** Exercise **
Return all the data exactly, keeping the pictures out.
Data to examine Start Marker
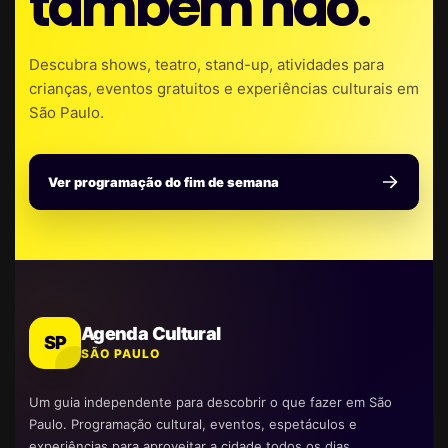
também não.
Descubra shows, teatro, stand-up, atividades para
crianças, eventos gratuitos e experiências culturais em
São Paulo.
Ver programação do fim de semana
Agenda Cultural
SP
SÃO PAULO
Um guia independente para descobrir o que fazer em São
Paulo. Programação cultural, eventos, espetáculos e
experiências para aproveitar a cidade todos os dias.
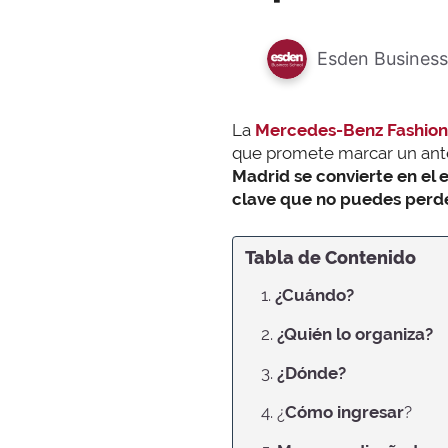
Esden Business
La
Mercedes-Benz Fashio
que promete marcar un antes
Madrid se convierte en el e
clave que no puedes perde
Tabla de Contenido
1.
¿Cuándo?
2.
¿Quién lo organiza?
3.
¿Dónde?
4. ¿
Cómo ingresar
?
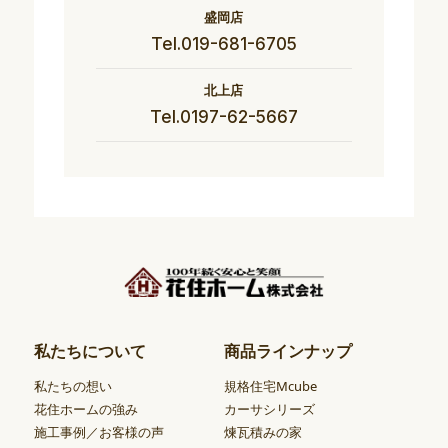
盛岡店
Tel.019-681-6705
北上店
Tel.0197-62-5667
私たちについて
商品ラインナップ
私たちの想い
規格住宅Mcube
花住ホームの強み
カーサシリーズ
施工事例／お客様の声
煉瓦積みの家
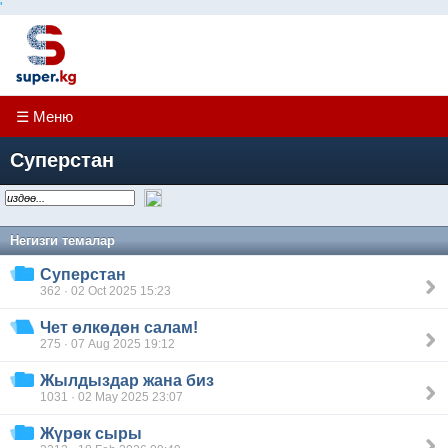
'
☰ Меню
Суперстан
Негизги темалар
Суперстан
362 · 02 Oct 2025 15:23
Чет өлкөдөн салам!
275 · 07 Aug 2025 19:12
Жылдыздар жана биз
1031 · 02 May 2025 23:07
Жүрөк сыры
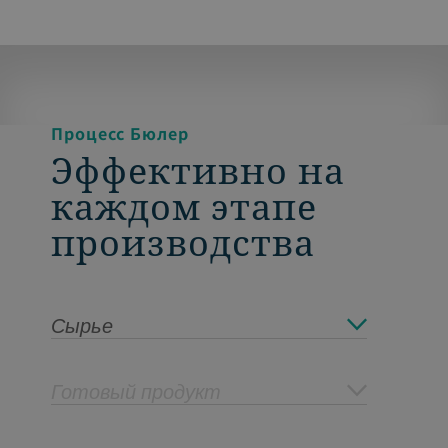
Процесс Бюлер
Эффективно на
каждом этапе
производства
Сырье
Готовый продукт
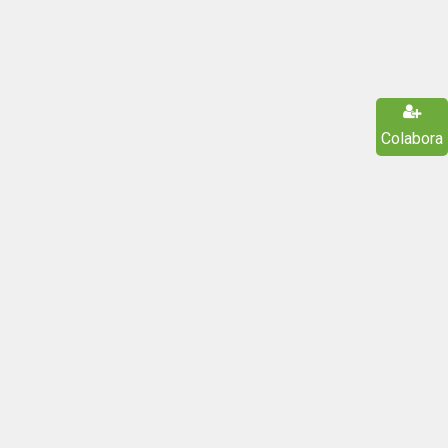
Colabora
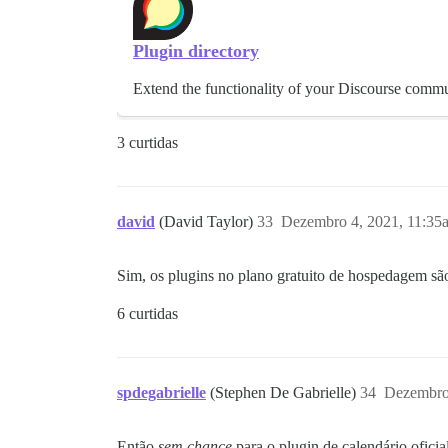
Plugin directory
Extend the functionality of your Discourse commun
3 curtidas
david
(David Taylor)
33
Dezembro 4, 2021, 11:35
Sim, os plugins no plano gratuito de hospedagem s
6 curtidas
spdegabrielle
(Stephen De Gabrielle)
34
Dezembro
Então
sem chance
para o plugin de calendário ofici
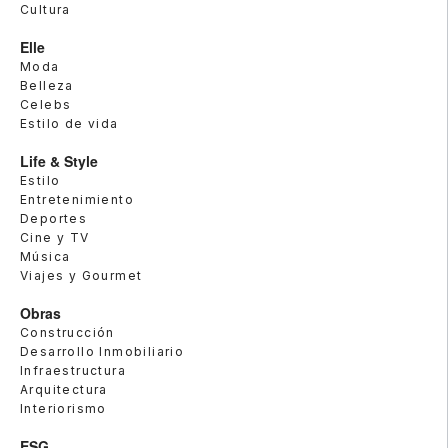
Cultura
Elle
Moda
Belleza
Celebs
Estilo de vida
Life & Style
Estilo
Entretenimiento
Deportes
Cine y TV
Música
Viajes y Gourmet
Obras
Construcción
Desarrollo Inmobiliario
Infraestructura
Arquitectura
Interiorismo
ESG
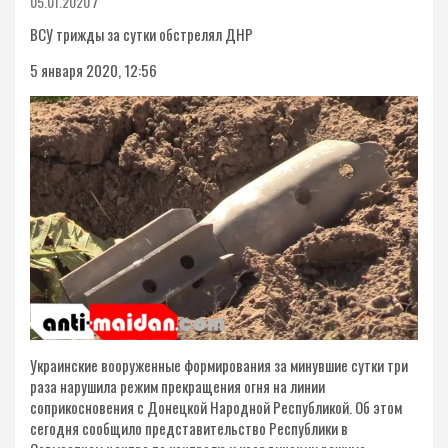
05.01.2020
ВСУ трижды за сутки обстрелял ДНР
5 января 2020, 12:56
Украинские вооруженные формирования за минувшие сутки три
раза нарушила режим прекращения огня на линии
соприкосновения с Донецкой Народной Республикой. Об этом
сегодня сообщило представительство Республики в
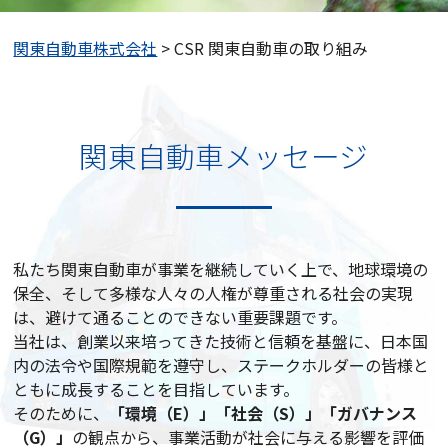
関東自動車株式会社
>
CSR 関東自動車の取り組み
関東自動車メッセージ
私たち関東自動車が事業を継続していく上で、地球環境の
保全、そして多様な人々の人権が尊重される社会の実現
は、避けて通ることのできない重要課題です。
当社は、創業以来培ってきた技術と信頼を基盤に、日本国
内の法令や国際規範を遵守し、ステークホルダーの皆様と
ともに成長することを目指しています。
そのために、
「環境（E）」「社会（S）」「ガバナンス
（G）」
の観点から、事業活動が社会に与える影響を評価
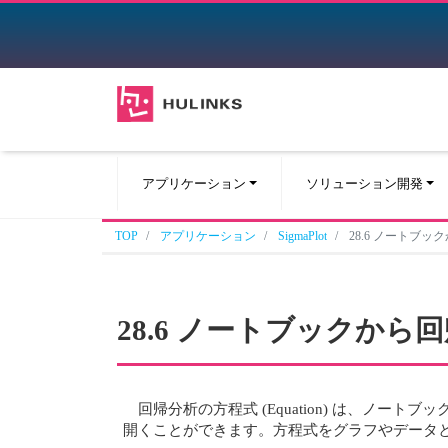
アプリケーション
ソリューション開発
TOP
アプリケーション
SigmaPlot
28.6 ノートブ
28.6 ノートブックか
回帰分析の方程式 (Equation) は、
開くことができます。方程式をグラフやデータ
Data to examine End Marker
** Answer to this problem **
também não.
Descubra shows, teatro, stand-up, atividades para
crianças, eventos gratuitos e experiências culturais em
São Paulo.
Ver programação do fim de semana
Agenda Cultural
SP
SÃO PAULO
Um guia independente para descobrir o que fazer em São
Paulo. Programação cultural, eventos, espetáculos e
experiências para aproveitar a cidade todos os dias.
Esden Business
La
Mercedes-Benz Fashio
que promete marcar un antes
Madrid se convierte en el e
clave que no puedes perde
Tabla de Contenido
1.
¿Cuándo?
2.
¿Quién lo organiza?
3.
¿Dónde?
4. ¿
Cómo ingresar
?
盛岡店
Tel.019-681-6705
北上店
Tel.0197-62-5667
私たちについて
商品ラインナップ
私たちの想い
規格住宅Mcube
花住ホームの強み
カーサシリーズ
施工事例／お客様の声
煉瓦積みの家
'
☰ Меню
Суперстан
Негизги темалар
Суперстан
362 · 02 Oct 2025 15:23
Чет өлкөдөн салам!
275 · 07 Aug 2025 19:12
Жылдыздар жана биз
1031 · 02 May 2025 23:07
Жүрөк сыры
Процесс Бюлер
Эффективно на
каждом этапе
производства
Сырье
Готовый продукт
Colabora
Plugin directory
Extend the functionality of your Discourse commun
3 curtidas
david
(David Taylor)
33
Dezembro 4, 2021, 11:35
Sim, os plugins no plano gratuito de hospedagem s
6 curtidas
spdegabrielle
(Stephen De Gabrielle)
34
Dezembro
Então
sem chance
para o plugin de calendário ofici
Cultura
Elle
Moda
Belleza
Celebs
Estilo de vida
Life & Style
Estilo
Entretenimiento
Deportes
Cine y TV
Música
Viajes y Gourmet
Obras
Construcción
Desarrollo Inmobiliario
Infraestructura
Arquitectura
Interiorismo
ESG
05.01.2020
ВСУ трижды за сутки обстрелял ДНР
5 января 2020, 12:56
Украинские вооруженные формирования за минувшие сутки три
раза нарушила режим прекращения огня на линии
соприкосновения с Донецкой Народной Республикой. Об этом
сегодня сообщило представительство Республики в
関東自動車株式会社
>
CSR 関東自動車の取り組み
関東自動車メッセージ
私たち関東自動車が事業を継続していく上で、地球環境の
保全、そして多様な人々の人権が尊重される社会の実現
は、避けて通ることのできない重要課題です。
当社は、創業以来培ってきた技術と信頼を基盤に、日本国
内の法令や国際規範を遵守し、ステークホルダーの皆様と
ともに成長することを目指しています。
そのために、
「環境（E）」「社会（S）」「ガバナンス
（G）」
の観点から、事業活動が社会に与える影響を評価
アプリケーション
ソリューション開発
TOP
アプリケーション
SigmaPlot
28.6 ノートブ
28.6 ノートブックか
回帰分析の方程式 (Equation) は、
開くことができます。方程式をグラフやデータ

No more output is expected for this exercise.